Handan (Hebei, North China Plain)
Fields after the harvest of winter wheat in Handan (Pedrazzini 2014)

The pilot site chosen for Handan region is Guantao County, which has the general features of a county in North China Plain: intensive irrigated agriculture mainly relying on groundwater. The county is using 80 percent of its water resources for agricultural irrigation. The rest is used by households and industry. It covers an area of 456 km2 including 32’000 ha of crop land and is home to a population of 335’000 people.

The present water supply is depending mainly on 3 sources: the precipitation of about 520 mm/a, the exploitation of shallow and deep groundwater layers through 6600 shallow groundwater wells and 230 deep wells (amounting to 56 and 26 million m3/a of water supplied, respectively), and some surface irrigation water provided from a reservoir via the Weiyun River and from the Yellow River (amounting to approximately 23 million m3/a of water). Due to retention of streams in the mountains for urban water supply, most rivers bring only very little water into the North China Plain (NPC). Irrigation has therefore been relying mainly on groundwater. Groundwater level is currently at about 46m below ground level and due to the falling water table (up to 1m/year) agricultural wells need to be re-drilled every 7-8 years. Numerous shallow aquifer boreholes are operated with mobile pumps connected to a separate electricity grid. Monitoring electric transformers at village level will complement the IC-card system installed on the remaining wells.

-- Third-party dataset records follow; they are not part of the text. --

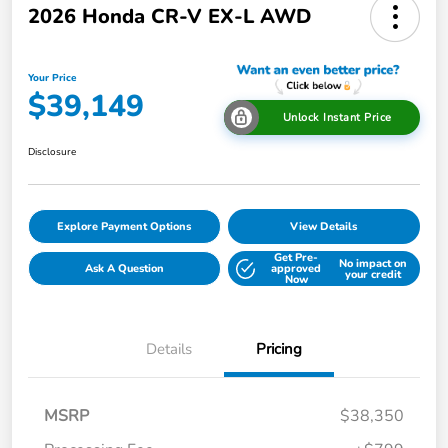
2026 Honda CR-V EX-L AWD
Your Price
$39,149
Unlock Instant Price
Disclosure
Explore Payment Options
View Details
Get Pre-
No impact on
Ask A Question
approved
your credit
Now
Details
Pricing
MSRP
$38,350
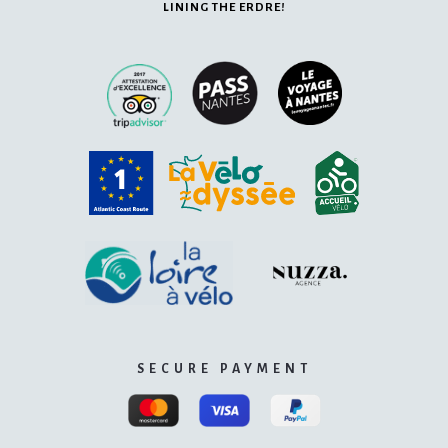
LINING THE ERDRE!
SECURE PAYMENT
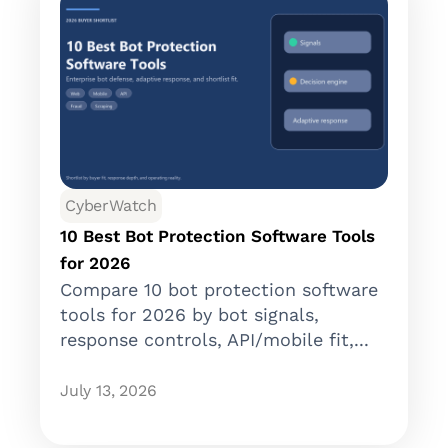
CyberWatch
10 Best Bot Protection Software Tools
for 2026
Compare 10 bot protection software
tools for 2026 by bot signals,
response controls, API/mobile fit,...
July 13, 2026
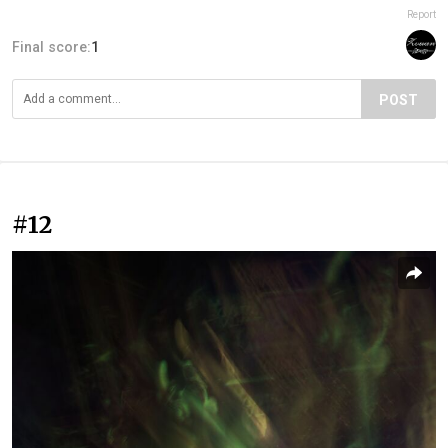
Report
Final score:
1
POST
#12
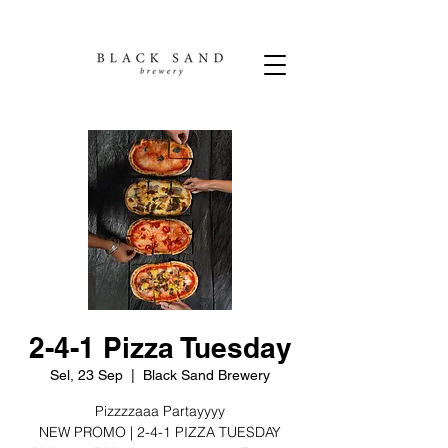
2-4-1 Pizza Tuesday
Sel, 23 Sep
  |  
Black Sand Brewery
Pizzzzaaa Partayyyy
NEW PROMO | 2-4-1 PIZZA TUESDAY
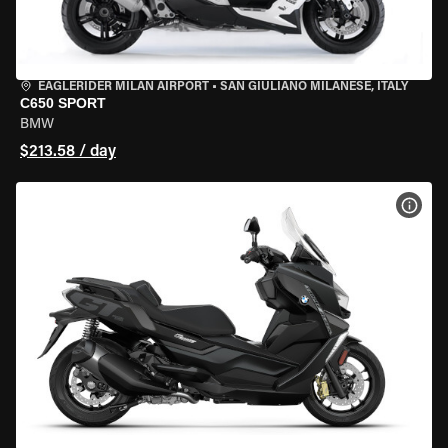
EAGLERIDER MILAN AIRPORT
•
SAN GIULIANO MILANESE, ITALY
C650 SPORT
BMW
$213.58 / day
VIEW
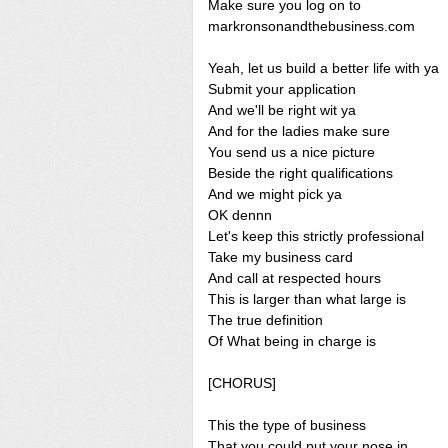
Make sure you log on to
markronsonandthebusiness.com
Yeah, let us build a better life with ya
Submit your application
And we'll be right wit ya
And for the ladies make sure
You send us a nice picture
Beside the right qualifications
And we might pick ya
OK dennn
Let's keep this strictly professional
Take my business card
And call at respected hours
This is larger than what large is
The true definition
Of What being in charge is
[CHORUS]
This the type of business
That you could put your nose in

In the past the major crops used to be soybeans and millet in a single cropping system, nowadays they are maize and wheat in a double cropping system. Rain is basically sufficient to support a single summer grain crop per year. Today irrigation is needed as rainfall is about 500mm and the current double cropping system of winter wheat and summer maize requires at least 800mm. Local partners claim the small scale farming is hardly profitable and the reason why many farmers still plant wheat is not the economic revenue, but rather the tradition and the habit to cultivate the land as they have done for generations. The problem of Guantao county is representative for a much larger area. A solution to it can in principle be scaled up to the whole North China Plain and possibly other places in North China.